Le colonel Singleton fut assez longtemps à se remettre de son agitation. Lorsqu’il l’eut maîtrisée, il remit Frances, qui avait perdu connaissance, entre les bras de sa tante, et se tournant vers ses collègues avec un air de résolution, il leur dit :

— Messieurs, nous avons maintenant à nous acquitter de nos devoirs comme militaires, nous pourrons ensuite nous livrer à nos sentiments comme hommes. Que décidez-vous relativement au prisonnier ?

Un des juges lui remit en main un projet de sentence qu’il avait préparé, tandis que le colonel était occupé avec Frances, en lui disant qu’il contenait son opinion et celle de leur collègue.

Il portait brièvement que Henry Wharton avait été arrêté déguisé, en traversant comme espion les lignes de l’armée américaine ; que, conformément aux lois de la guerre, il avait encouru la peine de mort, et qu’en conséquence la cour le condamnait à être pendu le lendemain à neuf heures du matin.

Il était d’usage de n’exécuter la sentence de mort même rendue contre un ennemi qu’après qu’elle avait été revêtue de l’approbation du général en chef, ou, quand il était trop éloigné de l’officier-général qui le remplaçait.
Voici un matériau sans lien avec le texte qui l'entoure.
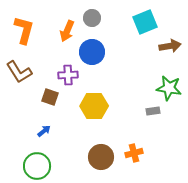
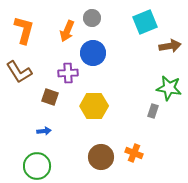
blue circle: moved 1 px right, 1 px down
purple cross: moved 2 px up
gray rectangle: rotated 64 degrees counterclockwise
blue arrow: rotated 32 degrees clockwise
orange cross: rotated 36 degrees clockwise
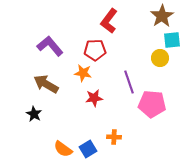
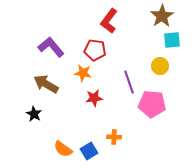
purple L-shape: moved 1 px right, 1 px down
red pentagon: rotated 10 degrees clockwise
yellow circle: moved 8 px down
blue square: moved 1 px right, 2 px down
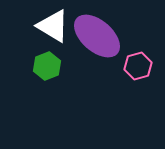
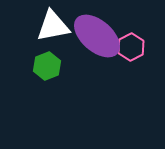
white triangle: rotated 42 degrees counterclockwise
pink hexagon: moved 7 px left, 19 px up; rotated 12 degrees counterclockwise
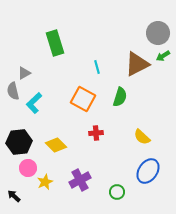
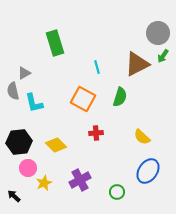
green arrow: rotated 24 degrees counterclockwise
cyan L-shape: rotated 60 degrees counterclockwise
yellow star: moved 1 px left, 1 px down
Mais comme Washington avait alors son quartier-général à New-Windsor sur la rive occidentale de l’Hudson, on pouvait aisément recevoir sa réponse bien avant l’heure indiquée.

— Le délai est bien court ! dit le colonel en tenant en main une plume, comme s’il n’eût su ce qu’il devait en faire. Pas un jour pour qu’un si jeune homme puisse faire sa paix avec le ciel !

— Les officiers de l’armée royale, dit un des juges, n’ont donné à Hale[1] qu’une seule heure. — Nous avons étendu le terme ordinaire. Au surplus Washington a le droit d’accorder un sursis, et même de faire grâce.

— J’irai donc la solliciter moi-même, dit le colonel en signant la sentence, et si les services d’un vieux soldat, si les blessures de mon fils ont quelques droits sur lui, je sauverai ce malheureux jeune homme.

À ces mots, il partit plein d’intentions généreuses en faveur de Henry Wharton.

La sentence fut signifiée au prisonnier avec tous les égards convenables, et après avoir donné les instructions nécessaires à l’officier chargé du commandement, et avoir dépêché un courrier au quartier-général pour y porter leur sentence, les deux autres juges montèrent à cheval et retournèrent chacun à leur corps avec l’air impassible et la froide intégrité qu’ils avaient montrés pendant toute l’instruction du procès.



  1. Officier américain qui fut exécuté comme transfuge.